-- MATERIAL SUPPLIED follows --
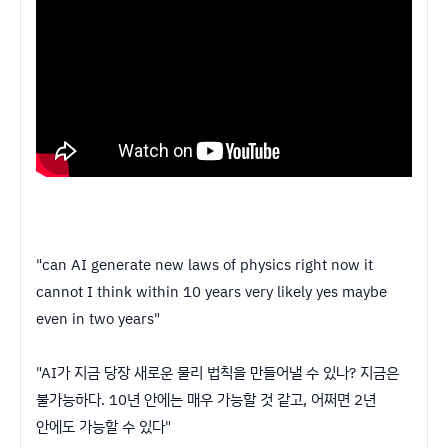
"can AI generate new laws of physics right now it
cannot I think within 10 years very likely yes maybe
even in two years"
"AI가 지금 당장 새로운 물리 법칙을 만들어낼 수 있나? 지금은
불가능하다. 10년 안에는 매우 가능할 것 같고, 어쩌면 2년
안에도 가능할 수 있다"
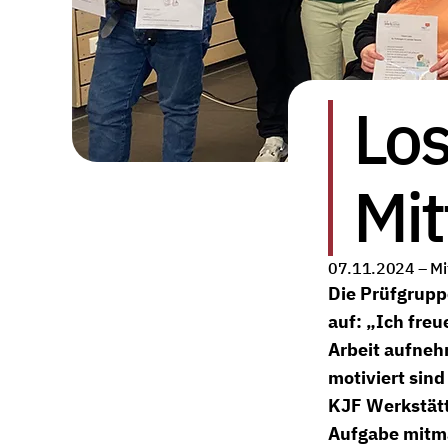
Los
Mit
07.11.2024 –
Mi
Die Prüfgrupp
auf: „Ich freu
Arbeit aufneh
motiviert sind
KJF Werkstätt
Aufgabe mitmac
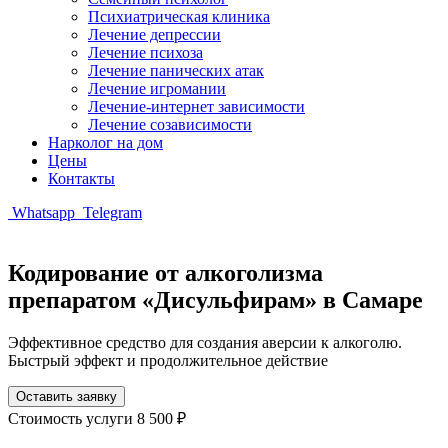
Психиатрическая клиника
Лечение депрессии
Лечение психоза
Лечение панических атак
Лечение игромании
Лечение-интернет зависимости
Лечение созависимости
Нарколог на дом
Цены
Контакты
Whatsapp
Telegram
Кодирование от алкоголизма
препаратом «Дисульфирам» в Самаре
Эффективное средство для создания аверсии к алкоголю.
Быстрый эффект и продолжительное действие
Оставить заявку
Стоимость услуги
8 500 ₽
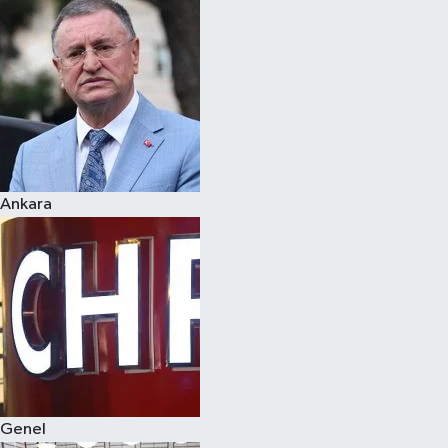
Spor
Teknoloji
Yaşam
Ankara
Genel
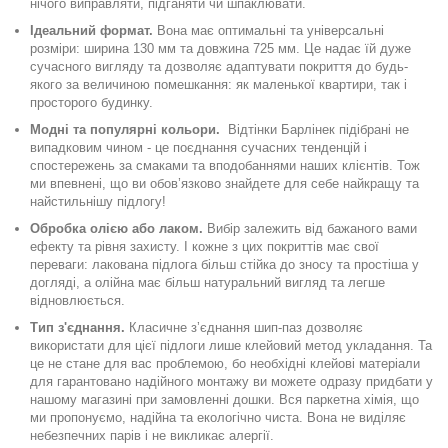
нічого виправляти, підганяти чи шпаклювати.
Ідеальний формат.
Вона має оптимальні та універсальні
розміри: ширина 130 мм та довжина 725 мм. Це надає їй дуже
сучасного вигляду та дозволяє адаптувати покриття до будь-
якого за величиною помешкання: як маленької квартири, так і
просторого будинку.
Модні та популярні кольори.
Відтінки Барлінек підібрані не
випадковим чином - це поєднання сучасних тенденцій і
спостережень за смаками та вподобаннями наших клієнтів. Тож
ми впевнені, що ви обов’язково знайдете для себе найкращу та
найстильнішу підлогу!
Обробка олією або лаком.
Вибір залежить від бажаного вами
ефекту та рівня захисту. І кожне з цих покриттів має свої
переваги: лакована підлога більш стійка до зносу та простіша у
догляді, а олійна має більш натуральний вигляд та легше
відновлюється.
Тип з'єднання.
Класичне зʼєднання шип-паз дозволяє
використати для цієї підлоги лише клейовий метод укладання. Та
це не стане для вас проблемою, бо необхідні клейові матеріали
для гарантовано надійного монтажу ви можете одразу придбати у
нашому магазині при замовленні дошки. Вся паркетна хімія, що
ми пропонуємо, надійна та екологічно чиста. Вона не виділяє
небезпечних парів і не викликає алергії.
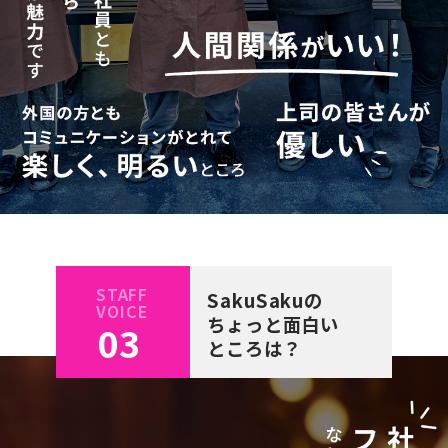
STAFF
SakuSakuの
VOICE
ちょっと面白い
03
ところは？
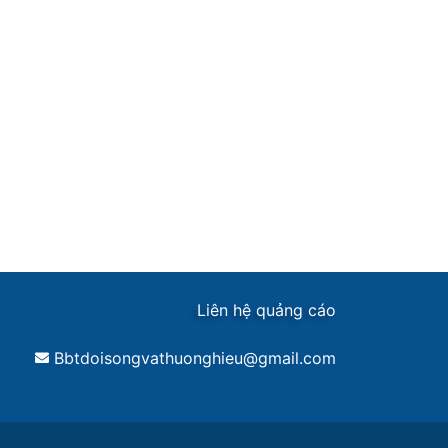
Liên hệ quảng cáo
Bbtdoisongvathuonghieu@gmail.com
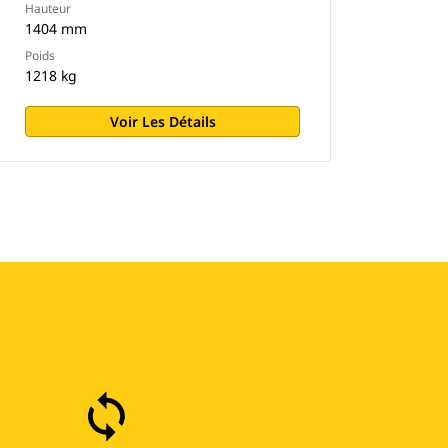
Hauteur
1404 mm
Poids
1218 kg
Voir Les Détails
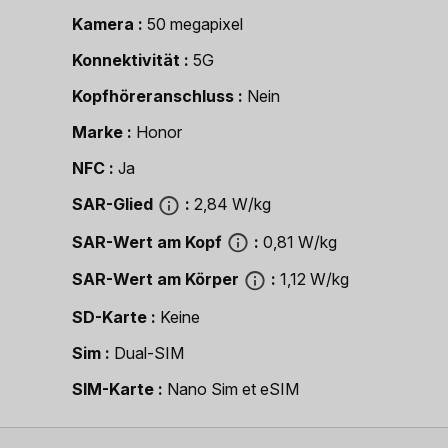
Kamera
50 megapixel
Konnektivität
5G
Kopfhöreranschluss
Nein
Marke
Honor
NFC
Ja
SAR-Glied
2,84 W/kg
SAR-Wert am Kopf
0,81 W/kg
SAR-Wert am Körper
1,12 W/kg
SD-Karte
Keine
Sim
Dual-SIM
SIM-Karte
Nano Sim et eSIM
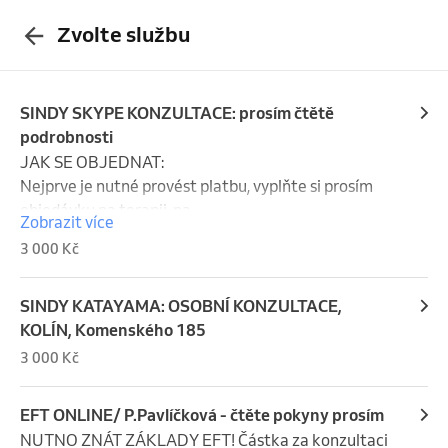
Zvolte službu
SINDY SKYPE KONZULTACE: prosím čtětě
podrobnosti
JAK SE OBJEDNAT:

Nejprve je nutné provést platbu, vyplňte si prosím 
objedávku na terapii  na 
Zobrazit více
http://eft.cz/index.php/nabidka a uhraďte dle 
3 000 Kč
platebních údajů, které vám obratem přijdou a 
potom si zarezervujte termín, nebo pošlete SMS 
(nevolejte) na 775111369 s časem který se vám 
SINDY KATAYAMA: OSOBNÍ KONZULTACE,
hodí a domluvíme se. 

KOLÍN, Komenského 185
V daný den a hodinu  volejte na skype eftsindy

3 000 Kč
NUTNO ZNÁT ZÁKLADY EFT!
EFT ONLINE/ P.Pavlíčková - čtěte pokyny prosím
NUTNO ZNÁT ZÁKLADY EFT! Částka za konzultaci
-- MATERIAL SUPPLIED concluded --
§ **TO DO**
Copy the records exactly as they appear, excluding images.

§ **SOLUTION BELOW**
"can AI generate new laws of physics right now it
cannot I think within 10 years very likely yes maybe
even in two years"
"AI가 지금 당장 새로운 물리 법칙을 만들어낼 수 있나? 지금은
불가능하다. 10년 안에는 매우 가능할 것 같고, 어쩌면 2년
안에도 가능할 수 있다"
Los
Mit
07.11.2024 –
Mi
Die Prüfgrupp
auf: „Ich freu
Arbeit aufneh
motiviert sind
KJF Werkstätt
Aufgabe mitmac
Психиатрическая клиника
Лечение депрессии
Лечение психоза
Лечение панических атак
Лечение игромании
Лечение-интернет зависимости
Лечение созависимости
Нарколог на дом
Цены
Контакты
Whatsapp
Telegram
Кодирование от алкоголизма
препаратом «Дисульфирам» в Самаре
Эффективное средство для создания аверсии к алкоголю.
Быстрый эффект и продолжительное действие
Оставить заявку
Стоимость услуги
8 500 ₽
Spor
Teknoloji
Yaşam
Ankara
Genel
нічого виправляти, підганяти чи шпаклювати.
Ідеальний формат.
Вона має оптимальні та універсальні
розміри: ширина 130 мм та довжина 725 мм. Це надає їй дуже
сучасного вигляду та дозволяє адаптувати покриття до будь-
якого за величиною помешкання: як маленької квартири, так і
просторого будинку.
Модні та популярні кольори.
Відтінки Барлінек підібрані не
випадковим чином - це поєднання сучасних тенденцій і
спостережень за смаками та вподобаннями наших клієнтів. Тож
ми впевнені, що ви обов’язково знайдете для себе найкращу та
найстильнішу підлогу!
Обробка олією або лаком.
Вибір залежить від бажаного вами
ефекту та рівня захисту. І кожне з цих покриттів має свої
переваги: лакована підлога більш стійка до зносу та простіша у
догляді, а олійна має більш натуральний вигляд та легше
відновлюється.
Тип з'єднання.
Класичне зʼєднання шип-паз дозволяє
використати для цієї підлоги лише клейовий метод укладання. Та
це не стане для вас проблемою, бо необхідні клейові матеріали
для гарантовано надійного монтажу ви можете одразу придбати у
нашому магазині при замовленні дошки. Вся паркетна хімія, що
ми пропонуємо, надійна та екологічно чиста. Вона не виділяє
небезпечних парів і не викликає алергії.
STAFF
SakuSakuの
VOICE
ちょっと面白い
03
ところは？
Liên hệ quảng cáo
Bbtdoisongvathuonghieu@gmail.com
Hauteur
1404 mm
Poids
1218 kg
Voir Les Détails
Kamera
50 megapixel
Konnektivität
5G
Kopfhöreranschluss
Nein
Marke
Honor
NFC
Ja
SAR-Glied
2,84 W/kg
SAR-Wert am Kopf
0,81 W/kg
SAR-Wert am Körper
1,12 W/kg
SD-Karte
Keine
Sim
Dual-SIM
SIM-Karte
Nano Sim et eSIM
Zvolte službu
SINDY SKYPE KONZULTACE: prosím čtětě
podrobnosti
JAK SE OBJEDNAT:

Nejprve je nutné provést platbu, vyplňte si prosím 
objedávku na terapii  na 
Zobrazit více
http://eft.cz/index.php/nabidka a uhraďte dle 
3 000 Kč
platebních údajů, které vám obratem přijdou a 
potom si zarezervujte termín, nebo pošlete SMS 
(nevolejte) na 775111369 s časem který se vám 
SINDY KATAYAMA: OSOBNÍ KONZULTACE,
hodí a domluvíme se. 

KOLÍN, Komenského 185
V daný den a hodinu  volejte na skype eftsindy

3 000 Kč
NUTNO ZNÁT ZÁKLADY EFT!
EFT ONLINE/ P.Pavlíčková - čtěte pokyny prosím
NUTNO ZNÁT ZÁKLADY EFT! Částka za konzultaci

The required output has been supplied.